### Directions
Each record should be retyped word for word.

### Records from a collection

BEGIN

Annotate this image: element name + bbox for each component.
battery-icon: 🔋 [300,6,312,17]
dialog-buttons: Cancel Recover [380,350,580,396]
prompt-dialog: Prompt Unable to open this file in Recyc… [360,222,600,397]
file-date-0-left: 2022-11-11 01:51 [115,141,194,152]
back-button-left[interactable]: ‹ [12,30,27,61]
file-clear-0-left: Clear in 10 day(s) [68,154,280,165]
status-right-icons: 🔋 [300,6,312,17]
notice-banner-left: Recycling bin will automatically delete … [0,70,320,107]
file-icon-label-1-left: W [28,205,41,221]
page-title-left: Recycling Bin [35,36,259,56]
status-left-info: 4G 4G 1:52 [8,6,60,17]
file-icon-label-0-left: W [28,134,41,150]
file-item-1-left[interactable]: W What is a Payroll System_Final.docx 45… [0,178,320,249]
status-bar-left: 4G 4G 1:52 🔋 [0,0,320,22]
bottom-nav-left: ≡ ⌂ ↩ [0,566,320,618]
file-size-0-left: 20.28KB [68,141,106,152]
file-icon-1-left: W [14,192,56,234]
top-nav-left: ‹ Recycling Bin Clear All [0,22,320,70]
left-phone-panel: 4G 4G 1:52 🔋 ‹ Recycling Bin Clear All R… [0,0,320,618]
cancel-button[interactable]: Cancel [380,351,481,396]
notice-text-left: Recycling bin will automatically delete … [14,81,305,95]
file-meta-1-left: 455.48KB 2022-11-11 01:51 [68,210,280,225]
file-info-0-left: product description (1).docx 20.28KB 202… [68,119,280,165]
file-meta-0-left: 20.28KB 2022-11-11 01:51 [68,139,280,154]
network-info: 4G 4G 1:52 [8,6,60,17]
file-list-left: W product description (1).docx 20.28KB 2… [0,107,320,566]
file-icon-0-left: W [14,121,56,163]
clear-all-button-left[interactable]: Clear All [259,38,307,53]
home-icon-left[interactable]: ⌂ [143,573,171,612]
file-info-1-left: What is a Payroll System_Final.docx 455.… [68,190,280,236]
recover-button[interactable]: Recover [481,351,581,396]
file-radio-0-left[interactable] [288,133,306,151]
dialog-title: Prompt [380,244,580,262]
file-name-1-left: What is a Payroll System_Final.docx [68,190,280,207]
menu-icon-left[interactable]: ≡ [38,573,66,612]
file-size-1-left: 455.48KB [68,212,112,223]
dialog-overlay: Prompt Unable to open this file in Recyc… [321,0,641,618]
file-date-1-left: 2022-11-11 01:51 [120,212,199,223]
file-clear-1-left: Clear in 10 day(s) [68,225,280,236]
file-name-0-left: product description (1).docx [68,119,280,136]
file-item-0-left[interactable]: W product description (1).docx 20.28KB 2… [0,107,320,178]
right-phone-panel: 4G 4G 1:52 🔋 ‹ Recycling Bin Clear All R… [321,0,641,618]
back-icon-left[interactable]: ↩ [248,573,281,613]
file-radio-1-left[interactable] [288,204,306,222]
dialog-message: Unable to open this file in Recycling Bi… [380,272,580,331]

END

### Solution to this exercise
Annotate this image: element name + bbox for each component.
battery-icon: 🔋 [300,6,312,17]
dialog-buttons: Cancel Recover [380,350,580,396]
prompt-dialog: Prompt Unable to open this file in Recyc… [360,222,600,397]
file-date-0-left: 2022-11-11 01:51 [115,141,194,152]
back-button-left[interactable]: ‹ [12,30,27,61]
file-clear-0-left: Clear in 10 day(s) [68,154,280,165]
status-right-icons: 🔋 [300,6,312,17]
notice-banner-left: Recycling bin will automatically delete … [0,70,320,107]
file-icon-label-1-left: W [28,205,41,221]
page-title-left: Recycling Bin [35,36,259,56]
status-left-info: 4G 4G 1:52 [8,6,60,17]
file-icon-label-0-left: W [28,134,41,150]
file-item-1-left[interactable]: W What is a Payroll System_Final.docx 45… [0,178,320,249]
status-bar-left: 4G 4G 1:52 🔋 [0,0,320,22]
bottom-nav-left: ≡ ⌂ ↩ [0,566,320,618]
file-size-0-left: 20.28KB [68,141,106,152]
file-icon-1-left: W [14,192,56,234]
top-nav-left: ‹ Recycling Bin Clear All [0,22,320,70]
left-phone-panel: 4G 4G 1:52 🔋 ‹ Recycling Bin Clear All R… [0,0,320,618]
cancel-button[interactable]: Cancel [380,351,481,396]
notice-text-left: Recycling bin will automatically delete … [14,81,305,95]
file-meta-1-left: 455.48KB 2022-11-11 01:51 [68,210,280,225]
file-info-0-left: product description (1).docx 20.28KB 202… [68,119,280,165]
file-meta-0-left: 20.28KB 2022-11-11 01:51 [68,139,280,154]
network-info: 4G 4G 1:52 [8,6,60,17]
file-list-left: W product description (1).docx 20.28KB 2… [0,107,320,566]
file-icon-0-left: W [14,121,56,163]
clear-all-button-left[interactable]: Clear All [259,38,307,53]
home-icon-left[interactable]: ⌂ [143,573,171,612]
file-info-1-left: What is a Payroll System_Final.docx 455.… [68,190,280,236]
recover-button[interactable]: Recover [481,351,581,396]
file-radio-0-left[interactable] [288,133,306,151]
dialog-title: Prompt [380,244,580,262]
file-name-1-left: What is a Payroll System_Final.docx [68,190,280,207]
menu-icon-left[interactable]: ≡ [38,573,66,612]
file-size-1-left: 455.48KB [68,212,112,223]
dialog-overlay: Prompt Unable to open this file in Recyc… [321,0,641,618]
file-date-1-left: 2022-11-11 01:51 [120,212,199,223]
file-clear-1-left: Clear in 10 day(s) [68,225,280,236]
file-name-0-left: product description (1).docx [68,119,280,136]
file-item-0-left[interactable]: W product description (1).docx 20.28KB 2… [0,107,320,178]
right-phone-panel: 4G 4G 1:52 🔋 ‹ Recycling Bin Clear All R… [321,0,641,618]
back-icon-left[interactable]: ↩ [248,573,281,613]
file-radio-1-left[interactable] [288,204,306,222]
dialog-message: Unable to open this file in Recycling Bi… [380,272,580,331]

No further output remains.